_Requirement_
The whole listing, repeated exactly, is what this task asks for.

■ ■ ■ ■ ■

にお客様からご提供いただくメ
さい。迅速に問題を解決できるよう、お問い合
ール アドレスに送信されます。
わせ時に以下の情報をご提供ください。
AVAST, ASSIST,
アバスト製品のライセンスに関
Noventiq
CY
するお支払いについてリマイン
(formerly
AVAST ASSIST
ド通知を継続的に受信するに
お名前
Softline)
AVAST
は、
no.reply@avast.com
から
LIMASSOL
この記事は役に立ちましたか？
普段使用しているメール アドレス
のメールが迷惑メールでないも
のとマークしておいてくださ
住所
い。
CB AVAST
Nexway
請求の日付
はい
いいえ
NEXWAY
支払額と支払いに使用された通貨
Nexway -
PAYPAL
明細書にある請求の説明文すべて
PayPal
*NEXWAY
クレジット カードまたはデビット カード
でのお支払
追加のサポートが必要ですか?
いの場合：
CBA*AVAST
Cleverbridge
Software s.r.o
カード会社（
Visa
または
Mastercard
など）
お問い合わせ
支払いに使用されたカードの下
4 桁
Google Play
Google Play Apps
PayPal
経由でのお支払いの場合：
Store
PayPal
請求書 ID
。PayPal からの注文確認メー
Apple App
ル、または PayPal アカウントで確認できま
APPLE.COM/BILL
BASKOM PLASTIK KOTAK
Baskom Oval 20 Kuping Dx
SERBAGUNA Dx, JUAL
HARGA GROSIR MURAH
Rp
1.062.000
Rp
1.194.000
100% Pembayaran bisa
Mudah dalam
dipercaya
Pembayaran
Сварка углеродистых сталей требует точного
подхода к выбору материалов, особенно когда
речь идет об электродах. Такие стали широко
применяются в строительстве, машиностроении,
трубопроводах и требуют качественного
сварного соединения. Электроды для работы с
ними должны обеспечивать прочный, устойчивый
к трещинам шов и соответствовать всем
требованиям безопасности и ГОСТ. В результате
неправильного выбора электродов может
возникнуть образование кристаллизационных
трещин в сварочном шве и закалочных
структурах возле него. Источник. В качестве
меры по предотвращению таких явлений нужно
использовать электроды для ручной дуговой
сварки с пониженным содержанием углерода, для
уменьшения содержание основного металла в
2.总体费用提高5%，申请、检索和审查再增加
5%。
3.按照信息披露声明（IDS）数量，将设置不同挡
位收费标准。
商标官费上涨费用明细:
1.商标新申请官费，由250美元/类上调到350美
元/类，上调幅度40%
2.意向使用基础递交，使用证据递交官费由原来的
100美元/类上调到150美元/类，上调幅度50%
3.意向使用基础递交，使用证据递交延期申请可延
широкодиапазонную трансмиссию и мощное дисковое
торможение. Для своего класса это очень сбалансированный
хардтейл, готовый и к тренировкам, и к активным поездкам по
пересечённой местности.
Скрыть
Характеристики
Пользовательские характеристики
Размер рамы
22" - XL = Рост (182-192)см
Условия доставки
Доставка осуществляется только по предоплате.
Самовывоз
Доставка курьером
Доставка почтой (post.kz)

■ ■ ■ ■ ■

_Answer section_
にお客様からご提供いただくメ
さい。迅速に問題を解決できるよう、お問い合
ール アドレスに送信されます。
わせ時に以下の情報をご提供ください。
AVAST, ASSIST,
アバスト製品のライセンスに関
Noventiq
CY
するお支払いについてリマイン
(formerly
AVAST ASSIST
ド通知を継続的に受信するに
お名前
Softline)
AVAST
は、
no.reply@avast.com
から
LIMASSOL
この記事は役に立ちましたか？
普段使用しているメール アドレス
のメールが迷惑メールでないも
のとマークしておいてくださ
住所
い。
CB AVAST
Nexway
請求の日付
はい
いいえ
NEXWAY
支払額と支払いに使用された通貨
Nexway -
PAYPAL
明細書にある請求の説明文すべて
PayPal
*NEXWAY
クレジット カードまたはデビット カード
でのお支払
追加のサポートが必要ですか?
いの場合：
CBA*AVAST
Cleverbridge
Software s.r.o
カード会社（
Visa
または
Mastercard
など）
お問い合わせ
支払いに使用されたカードの下
4 桁
Google Play
Google Play Apps
PayPal
経由でのお支払いの場合：
Store
PayPal
請求書 ID
。PayPal からの注文確認メー
Apple App
ル、または PayPal アカウントで確認できま
APPLE.COM/BILL
BASKOM PLASTIK KOTAK
Baskom Oval 20 Kuping Dx
SERBAGUNA Dx, JUAL
HARGA GROSIR MURAH
Rp
1.062.000
Rp
1.194.000
100% Pembayaran bisa
Mudah dalam
dipercaya
Pembayaran
Сварка углеродистых сталей требует точного
подхода к выбору материалов, особенно когда
речь идет об электродах. Такие стали широко
применяются в строительстве, машиностроении,
трубопроводах и требуют качественного
сварного соединения. Электроды для работы с
ними должны обеспечивать прочный, устойчивый
к трещинам шов и соответствовать всем
требованиям безопасности и ГОСТ. В результате
неправильного выбора электродов может
возникнуть образование кристаллизационных
трещин в сварочном шве и закалочных
структурах возле него. Источник. В качестве
меры по предотвращению таких явлений нужно
использовать электроды для ручной дуговой
сварки с пониженным содержанием углерода, для
уменьшения содержание основного металла в
2.总体费用提高5%，申请、检索和审查再增加
5%。
3.按照信息披露声明（IDS）数量，将设置不同挡
位收费标准。
商标官费上涨费用明细:
1.商标新申请官费，由250美元/类上调到350美
元/类，上调幅度40%
2.意向使用基础递交，使用证据递交官费由原来的
100美元/类上调到150美元/类，上调幅度50%
3.意向使用基础递交，使用证据递交延期申请可延
широкодиапазонную трансмиссию и мощное дисковое
торможение. Для своего класса это очень сбалансированный
хардтейл, готовый и к тренировкам, и к активным поездкам по
пересечённой местности.
Скрыть
Характеристики
Пользовательские характеристики
Размер рамы
22" - XL = Рост (182-192)см
Условия доставки
Доставка осуществляется только по предоплате.
Самовывоз
Доставка курьером
Доставка почтой (post.kz)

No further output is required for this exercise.